Replacing The Pencil Ignition Coils May Turn The Light Of

  •   It can be inconvenient to refill your gas tank, particularly when you thought you had enough gas. Misfires can also be annoying. But before you take your car to the auto shop to see what’s wrong, check the ignition coil. Choosing the best ignition coil ensures you get the best performance out of your car. In this review, we highlight three great ignition coils and tell you what to look for when buying one.

      Benefits of Ignition Coils

      No “Check Engine” light. A bad coil can cause this dashboard light to illuminate. Replacing or upgrading the coil may turn the light off.
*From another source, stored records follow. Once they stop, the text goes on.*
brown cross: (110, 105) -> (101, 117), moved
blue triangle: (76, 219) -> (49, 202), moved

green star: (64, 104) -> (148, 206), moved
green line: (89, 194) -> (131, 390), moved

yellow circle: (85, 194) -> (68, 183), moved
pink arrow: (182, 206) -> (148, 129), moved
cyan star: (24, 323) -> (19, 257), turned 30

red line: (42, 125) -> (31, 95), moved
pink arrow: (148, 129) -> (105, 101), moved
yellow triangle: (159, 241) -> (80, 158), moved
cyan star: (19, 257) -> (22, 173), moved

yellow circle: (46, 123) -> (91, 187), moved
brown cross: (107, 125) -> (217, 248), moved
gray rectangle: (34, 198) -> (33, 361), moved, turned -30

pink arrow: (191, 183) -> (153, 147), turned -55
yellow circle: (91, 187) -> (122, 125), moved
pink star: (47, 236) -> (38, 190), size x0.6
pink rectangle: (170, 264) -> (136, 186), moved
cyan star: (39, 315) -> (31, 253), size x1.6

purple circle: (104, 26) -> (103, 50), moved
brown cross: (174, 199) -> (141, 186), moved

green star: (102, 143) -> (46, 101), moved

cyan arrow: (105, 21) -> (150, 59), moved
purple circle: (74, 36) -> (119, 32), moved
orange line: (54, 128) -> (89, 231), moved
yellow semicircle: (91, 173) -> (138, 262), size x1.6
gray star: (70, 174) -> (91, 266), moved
      More reliable starting. A worn Pencil Ignition Coils can prevent your engine from starting. Upgraded coils enhance starting capabilities and can help ensure your vehicle starts every time as it should without long crank times.

      Best performance. A broken ignition coil can make your engine run rough, cough, and backfire. These symptoms are caused by cylinder misfires and fouled spark plugs from a bad coil, which leads to a loss of power.

      Better gas mileage. When you install new ignition coils, your engine operates better. An engine that operates better operates more efficiently, which gives you more miles to the gallon.

      Types of Ignition Coils


      This coil is used on a conventional breaker point-type ignition system. This system has been in use since the beginning of the 20th century. Here’s a simplified version of how it works: after electrical current flows into the coil from the battery, the distributor cam opens the points. This breaks the electrical circuit in the coil and then-current flows into the distributor cap and on to the spark plugs.


      The design of this type of coil is very much like the conventional coil. The difference is a two- ignition coil design. This design employs a pick-up coil to signal a control module. The control module then activates the ignition coil. Some of these ignition coils are located in the distributor cap. Manufacturers used this type of coil arrangement often in the 1970s as it produced more reliable engine operation and less pollution.


      Car and truck makers started to employ these ignition coils in the 1980s. The design of the distributorless system allows for more energy to come from the coil (or coils). The configuration mounts three or more ignition coils together in a coil pack. A magnetic triggering device in the system determines the position of the crankshaft and the speed of the engine. The device puts out a signal to the ignition control module which sends a signal to the coil. Each coil fires the spark plug in one or two cylinders. This system eliminates the distributor and fault-prone ignition wires.